Hayes Don, Kopp Benjamin T, Preston Thomas J, Kirkby Stephen, Tobias Joseph D, Papadimos Thomas J, Whitson Bryan A
Department of Pediatrics, The Ohio State University College of Medicine, Section of Pulmonary Medicine, Nationwide Children's Hospital Columbus, OH, USA.
Department of Cardiovascular Perfusion, Heart Center, Nationwide Children's Hospital Columbus, OH, USA.
Int J Clin Exp Med. 2014 May 15;7(5):1370-2. eCollection 2014.

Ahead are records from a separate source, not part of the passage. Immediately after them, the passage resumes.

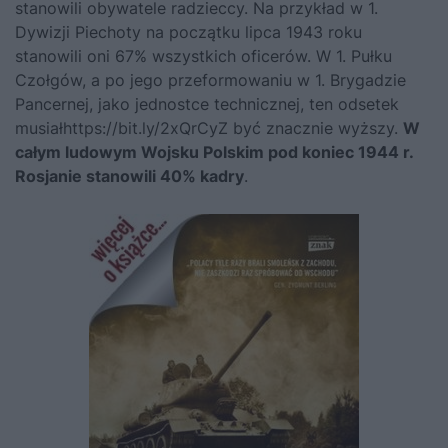
stanowili obywatele radzieccy. Na przykład w 1.
Dywizji Piechoty na początku lipca 1943 roku
stanowili oni 67% wszystkich oficerów. W 1. Pułku
Czołgów, a po jego przeformowaniu w 1. Brygadzie
Pancernej, jako jednostce technicznej, ten odsetek
musiał
https://bit.ly/2xQrCyZ
być znacznie wyższy.
W
całym ludowym Wojsku Polskim pod koniec 1944 r.
Rosjanie stanowili 40% kadry
.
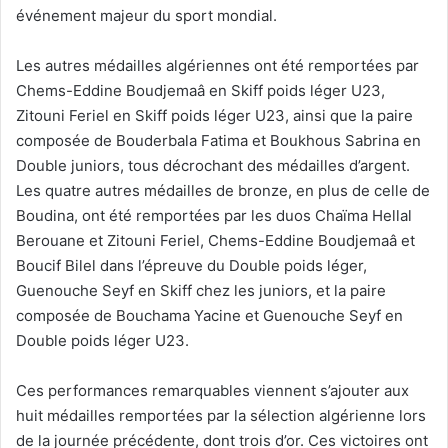
événement majeur du sport mondial.
Les autres médailles algériennes ont été remportées par
Chems-Eddine Boudjemaâ en Skiff poids léger U23,
Zitouni Feriel en Skiff poids léger U23, ainsi que la paire
composée de Bouderbala Fatima et Boukhous Sabrina en
Double juniors, tous décrochant des médailles d’argent.
Les quatre autres médailles de bronze, en plus de celle de
Boudina, ont été remportées par les duos Chaïma Hellal
Berouane et Zitouni Feriel, Chems-Eddine Boudjemaâ et
Boucif Bilel dans l’épreuve du Double poids léger,
Guenouche Seyf en Skiff chez les juniors, et la paire
composée de Bouchama Yacine et Guenouche Seyf en
Double poids léger U23.
Ces performances remarquables viennent s’ajouter aux
huit médailles remportées par la sélection algérienne lors
de la journée précédente, dont trois d’or. Ces victoires ont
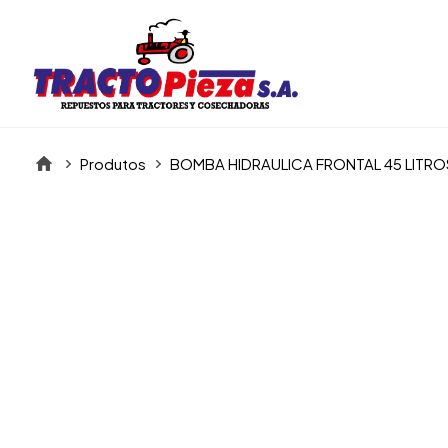
Produtos
BOMBA HIDRAULICA FRONTAL 45 LITRO
Itens da Galeria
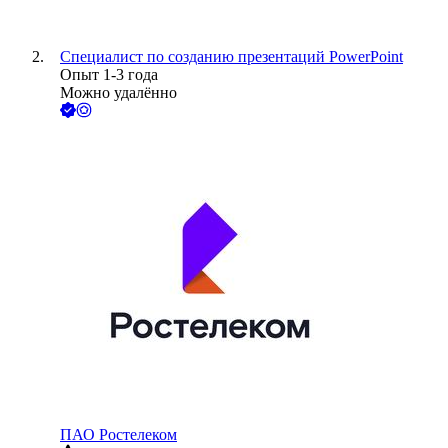
Специалист по созданию презентаций PowerPoint
Опыт 1-3 года
Можно удалённо
ПАО
Ростелеком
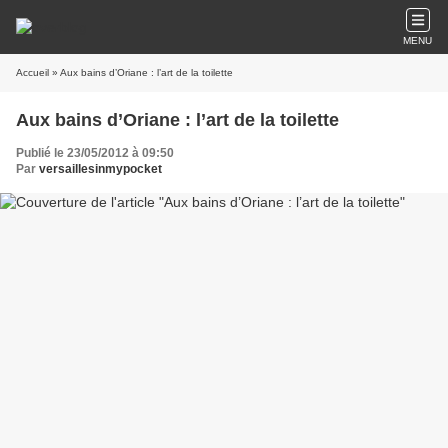
MENU
Accueil
» Aux bains d’Oriane : l’art de la toilette
Aux bains d’Oriane : l’art de la toilette
Publié le 23/05/2012 à 09:50
Par
versaillesinmypocket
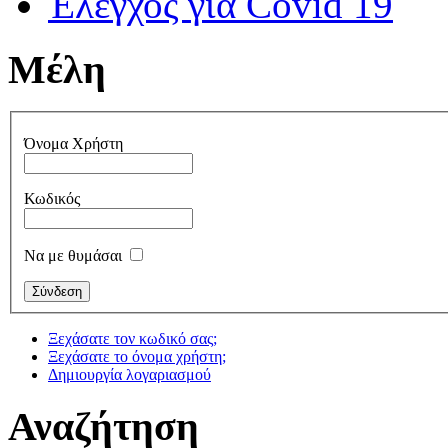
Έλεγχος για Covid 19
Μέλη
Όνομα Χρήστη
Κωδικός
Να με θυμάσαι
Ξεχάσατε τον κωδικό σας;
Ξεχάσατε το όνομα χρήστη;
Δημιουργία λογαριασμού
Αναζήτηση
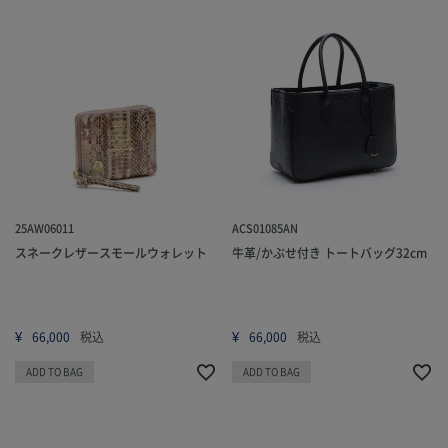
25AW06011
ACS01085AN
スネークレザースモールウォレット
牛革/かぶせ付き トートバッグ32cm
¥
¥
66,000
税込
66,000
税込
ADD TO BAG
ADD TO BAG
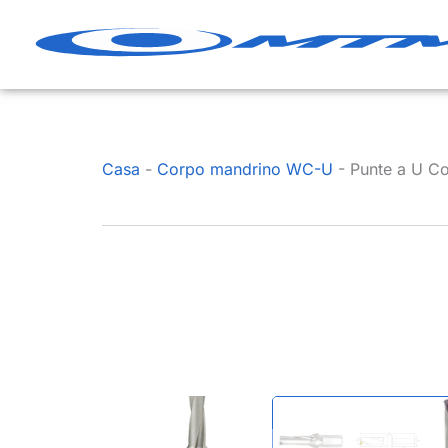
Vai
al
contenuto
Casa
-
Corpo mandrino WC-U
-
Punte a U C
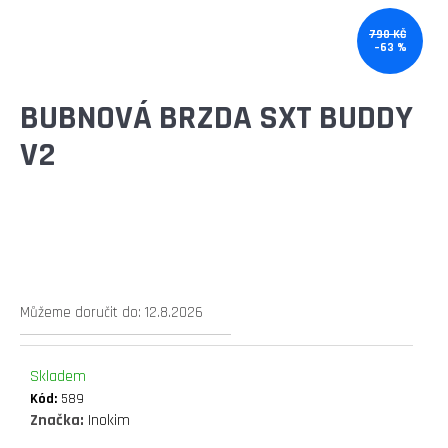
E
T
790 KČ
–63 %
E
N
BUBNOVÁ BRZDA SXT BUDDY
A
V2
J
Í
T
?
Můžeme doručit do:
12.8.2026
Skladem
HLEDAT
Kód:
589
Značka:
Inokim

Progressive respiratory failure is a common cause of death in patients with cystic fibrosis (CF). Although this may be related to the disease process itself, acute infectious problems may lead to respiratory failure requiring mechanical ventilation. Given the progressive nature of the disorder, some have suggested that the use of extracorporeal membrane oxygenation (ECMO) is contraindicated. The current study retrospectively reviewed the Extracorporeal Life Support Organization (ELSO) Registry to evaluate the outcomes following the use of ECMO in patients with CF. A total of 73 ECMO runs were identified in CF patients. There were 33 who received VV ECMO, 32 on VA ECMO, and 8 who received combined VA and VA ECMO. The overall survival rate for the cohort was 52% (38 of 73 patients). There was no difference in survival when comparing VA and VV ECMO. We noted an increasing trend for VV ECMO for this patient population over this time period. These data further support the need for a prospective study to evaluate outcomes following ECMO in this population with standardization of care across multiple centers.
进行性呼吸衰竭是囊性纤维化(CF)患者常见的死亡原因。虽然这可能与疾病本身的进程有关,但急性感染问题可能导致呼吸衰竭而需要机械通气。鉴于该疾病的进行性本质,一些人认为使用体外膜肺氧合(ECMO)是禁忌的。当前研究回顾性分析了体外生命支持组织(ELSO)登记处的数据,以评估CF患者使用ECMO后的结局。在CF患者中总共确定了73次ECMO治疗。其中33人接受了静脉-静脉(VV)ECMO,32人接受了静脉-动脉(VA)ECMO,8人接受了VA和VV联合ECMO。该队列的总体生存率为52%(73例患者中的38例)。比较VA和VV ECMO时,生存率没有差异。我们注意到在此时间段内该患者群体使用VV ECMO有增加的趋势。这些数据进一步支持需要进行前瞻性研究,以评估该人群使用ECMO后的结局,并在多个中心实现护理标准化。